<Auberge de la TG>A peine eus-je franchi la porte de sortie que je laissais mon estomac s'exprimer, brûlant ma gorge en éjectant une vague acide et malodorante. Une première fois, puis une seconde. Quoi de plus efficace que de vider un poids pesant sur l'estomac pour se sentir mieux ensuite? Malgré qu'un peu tremblante, fatiguée et écœurée, je me sentais déjà mieux.

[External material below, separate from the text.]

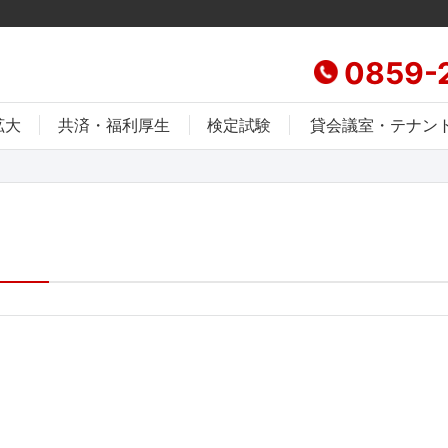
0859-
拡大
共済・福利厚生
検定試験
貸会議室・テナン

Je joignis mes mains en forme de coupelle de manière à récupérer de l'eau dans une flaque, et m'en aspergeais le visage, tant pour me rafraîchir que pour débarrasser mes lèvres de cette matière répugnante.
Je m'assis alors en tailleur, adossée à un mur, et soupirai plusieurs fois pour tenter de détendre mon corps crispé. Plaçant les paumes de main distinctes d'une dizaine de centimètres, je matérialisais un petit morceau de glace que je posais sur ma bosse, dans l'espoir d'atténuer un peu la douleur.
Je fermais finalement un peu les yeux, et pris le temps de me reposer de ce réveil difficile, laissant l'air frais emplir mes poumons. Je tressaillis lorsque je me sentis observée, et ouvrit les paupières. Une jeune femme me faisait face. Une elfe, d'une beauté rare mais propre à la race elfque, dont les longs cheveux noirs, presque bleus foncé encadraient le visage fin et clair. Ses yeux étaient presque transparents, d'un bleu plus transperçant encore que celui de mes fluides de glace. Ce fut la première chose qui ma marqua chez elle, en plus de sa tenue surprenante: une longue jupe voilée noire, bordée de petits motifs blancs, et un corset noir aux manches immaculées. Ses manches étaient sur-dimensionnées et le léger tissu vaporeux évoquait les tenues des nobles elfes.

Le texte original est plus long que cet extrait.